Todos os registros que fundamentaram a comunicação devem ser arquivados e mantidos adequadamente. Esta comunicação tem caráter confidencial e, portanto, deve ser restrita aos funcionários envolvidos no processo de análise e não deve ser informado, por exemplo, ao cliente.

As áreas responsáveis pela prevenção à lavagem de dinheiro das instituições financeiras podem e devem possuir conhecimento, soberania e independência para a comunicação dos casos identificados como atípicos.

A legislação prevê as seguintes penalidades para o descumprimento das disposições acerca da prevenção à lavagem de dinheiro: (i) advertência; (ii) multa pecuniária variável; (iii) inabilitação temporária para o exercício do cargo de administrador; (iv) cassação da autorização para operação ou funcionamento; e (v) reclusão.

O programa de treinamento de PLD numa instituição tem a finalidade de estabelecer um canal informativo aos seus funcionários, capacitando-os em relação ao entendimento e alinhamento à cultura e política interna relativas à PLD, como também, quanto à atualização sobre os aspectos relevantes da regulamentação brasileira pertinente ao assunto e as melhores práticas adotadas no mercado internacional.

Desenvolver e promover um programa de treinamento de PLD eficiente significa viabilizar melhores condições de proteção à instituição que evitem potenciais riscos (financeiro, regulatório e reputacional).

A periodicidade do treinamento pode variar de acordo com a área e a função exercida pelo funcionário, levando em consideração a sua exposição ao risco de lavagem de dinheiro nas suas atividades. As áreas com maior exposição devem ter um programa de treinamento contínuo que pode incluir seminários, workshops, fóruns de discussão e outros cursos de especialização.

Por fim, cada instituição deve manter registro dos materiais utilizados nos treinamentos e controle efetivo de participação.

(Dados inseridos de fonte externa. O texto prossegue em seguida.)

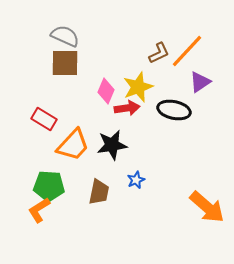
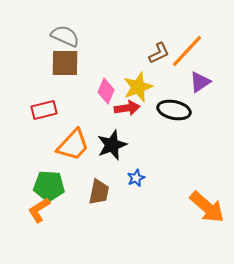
red rectangle: moved 9 px up; rotated 45 degrees counterclockwise
black star: rotated 12 degrees counterclockwise
blue star: moved 2 px up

O Programa deve ser submetido periodicamente às auditorias internas e externas de acordo com o porte, complexidade e perfil de risco da instituição, para que sejam avaliados a eficácia da gestão de risco de lavagem de dinheiro, os controles e procedimentos implantados. A instituição deve ter um sistema de análise e correção das eventuais deficiências apontadas nos relatórios dos auditores como forma de melhoria contínua e de garantia do cumprimento das normas vigentes.